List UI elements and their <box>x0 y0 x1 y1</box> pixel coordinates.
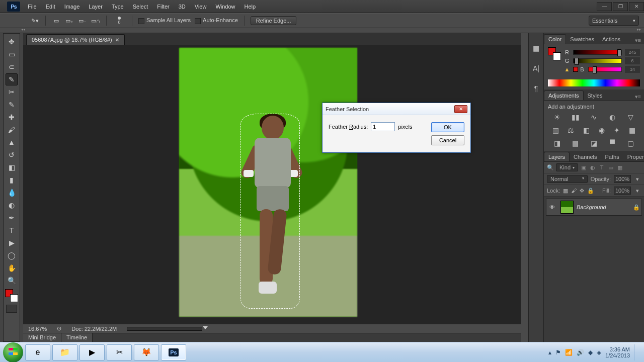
hand-tool[interactable]: ✋ <box>6 262 18 274</box>
eraser-tool[interactable]: ◧ <box>6 161 18 173</box>
tab-color[interactable]: Color <box>544 34 566 44</box>
tray-show-hidden-icon[interactable]: ▴ <box>548 349 551 356</box>
color-lookup-icon[interactable]: ▦ <box>628 126 637 135</box>
layer-name[interactable]: Background <box>577 204 631 210</box>
lasso-tool[interactable]: ⊂ <box>6 61 18 73</box>
feather-radius-input[interactable] <box>371 122 395 131</box>
dodge-tool[interactable]: ◐ <box>6 199 18 211</box>
tray-flag-icon[interactable]: ⚑ <box>555 349 561 356</box>
tab-layers[interactable]: Layers <box>544 152 570 161</box>
minimize-button[interactable]: — <box>597 2 612 11</box>
brightness-contrast-icon[interactable]: ☀ <box>552 113 561 122</box>
workspace-selector[interactable]: Essentials <box>589 16 639 26</box>
r-slider[interactable] <box>573 50 622 55</box>
canvas-scrollbar[interactable] <box>521 33 528 342</box>
menu-select[interactable]: Select <box>128 0 153 13</box>
lock-all-icon[interactable]: 🔒 <box>587 188 594 194</box>
eyedropper-tool[interactable]: ✎ <box>6 99 18 111</box>
exposure-icon[interactable]: ◐ <box>608 113 617 122</box>
zoom-tool[interactable]: 🔍 <box>6 275 18 287</box>
filter-search-icon[interactable]: 🔍 <box>547 164 554 171</box>
opacity-value[interactable]: 100% <box>614 175 631 183</box>
menu-help[interactable]: Help <box>240 0 261 13</box>
subtract-selection-icon[interactable]: ▭₋ <box>78 16 87 25</box>
close-button[interactable]: ✕ <box>629 2 644 11</box>
filter-pixel-icon[interactable]: ▣ <box>580 164 587 171</box>
start-button[interactable] <box>3 342 23 363</box>
shape-tool[interactable]: ◯ <box>6 249 18 261</box>
adjustments-panel-menu-icon[interactable]: ▾≡ <box>632 94 644 100</box>
r-value[interactable]: 245 <box>625 49 640 56</box>
lock-transparent-icon[interactable]: ▩ <box>563 188 568 194</box>
auto-enhance-checkbox[interactable]: Auto-Enhance <box>195 17 238 24</box>
gradient-map-icon[interactable]: ▀ <box>608 139 617 148</box>
gamut-swatch[interactable] <box>573 67 578 72</box>
tab-channels[interactable]: Channels <box>570 152 601 161</box>
tab-styles[interactable]: Styles <box>584 91 607 100</box>
filter-type-icon[interactable]: T <box>598 164 605 170</box>
levels-icon[interactable]: ▮▮ <box>571 113 580 122</box>
new-selection-icon[interactable]: ▭ <box>52 16 61 25</box>
clone-stamp-tool[interactable]: ▲ <box>6 136 18 148</box>
channel-mixer-icon[interactable]: ✦ <box>612 126 621 135</box>
marquee-tool[interactable]: ▭ <box>6 48 18 60</box>
pen-tool[interactable]: ✒ <box>6 212 18 224</box>
panel-collapse-strip[interactable] <box>0 28 644 33</box>
gamut-warning-icon[interactable]: ▲ <box>564 66 570 72</box>
taskbar-ie-icon[interactable]: e <box>25 344 50 360</box>
tray-app1-icon[interactable]: ◆ <box>588 349 593 356</box>
brush-tool[interactable]: 🖌 <box>6 124 18 136</box>
g-slider[interactable] <box>573 58 622 63</box>
paragraph-panel-icon[interactable]: ¶ <box>531 83 541 94</box>
hue-sat-icon[interactable]: ▥ <box>551 126 560 135</box>
lock-position-icon[interactable]: ✥ <box>580 188 584 194</box>
menu-view[interactable]: View <box>190 0 211 13</box>
fill-stepper[interactable]: ▾ <box>634 188 641 194</box>
tool-preset-icon[interactable]: ✎▾ <box>30 16 39 25</box>
type-tool[interactable]: T <box>6 224 18 236</box>
taskbar-explorer-icon[interactable]: 📁 <box>52 344 77 360</box>
taskbar-photoshop-icon[interactable]: Ps <box>161 344 186 360</box>
filter-smart-icon[interactable]: ▦ <box>616 164 623 171</box>
blur-tool[interactable]: 💧 <box>6 187 18 199</box>
color-swatches[interactable] <box>548 47 561 60</box>
menu-layer[interactable]: Layer <box>84 0 107 13</box>
layer-visibility-icon[interactable]: 👁 <box>546 204 557 210</box>
ok-button[interactable]: OK <box>431 122 464 132</box>
taskbar-media-icon[interactable]: ▶ <box>79 344 105 360</box>
crop-tool[interactable]: ✂ <box>6 86 18 98</box>
menu-file[interactable]: File <box>23 0 41 13</box>
layer-thumbnail[interactable] <box>560 201 574 214</box>
quick-mask-toggle[interactable] <box>6 305 17 313</box>
filter-kind-dropdown[interactable]: Kind <box>556 163 578 171</box>
history-brush-tool[interactable]: ↺ <box>6 149 18 161</box>
photo-filter-icon[interactable]: ◉ <box>597 126 606 135</box>
foreground-background-color[interactable] <box>5 289 18 302</box>
tab-paths[interactable]: Paths <box>601 152 623 161</box>
color-balance-icon[interactable]: ⚖ <box>567 126 576 135</box>
info-scrubber[interactable] <box>127 327 202 331</box>
layer-row[interactable]: 👁 Background 🔒 <box>546 199 642 216</box>
taskbar-snip-icon[interactable]: ✂ <box>107 344 132 360</box>
menu-type[interactable]: Type <box>107 0 128 13</box>
filter-shape-icon[interactable]: ▭ <box>607 164 614 171</box>
quick-selection-tool[interactable]: ✎ <box>6 73 18 85</box>
info-icon[interactable]: ⊙ <box>57 325 61 332</box>
menu-3d[interactable]: 3D <box>174 0 190 13</box>
dialog-titlebar[interactable]: Feather Selection ✕ <box>323 103 470 115</box>
menu-window[interactable]: Window <box>211 0 239 13</box>
show-desktop-button[interactable] <box>634 344 638 360</box>
taskbar-firefox-icon[interactable]: 🦊 <box>134 344 159 360</box>
gradient-tool[interactable]: ▮ <box>6 174 18 186</box>
zoom-readout[interactable]: 16.67% <box>28 326 47 332</box>
cancel-button[interactable]: Cancel <box>431 135 464 145</box>
fill-value[interactable]: 100% <box>614 187 631 195</box>
tray-network-icon[interactable]: 📶 <box>565 349 573 356</box>
tray-volume-icon[interactable]: 🔊 <box>577 349 584 356</box>
menu-edit[interactable]: Edit <box>41 0 60 13</box>
dialog-close-button[interactable]: ✕ <box>454 105 467 113</box>
character-panel-icon[interactable]: A| <box>531 63 541 73</box>
b-slider[interactable] <box>588 67 622 72</box>
refine-edge-button[interactable]: Refine Edge... <box>251 16 297 25</box>
move-tool[interactable]: ✥ <box>6 36 18 48</box>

• _Exercise aim_
Return the number of lines in the material holding the string "brush", and no other text.

• _Exercise output_
2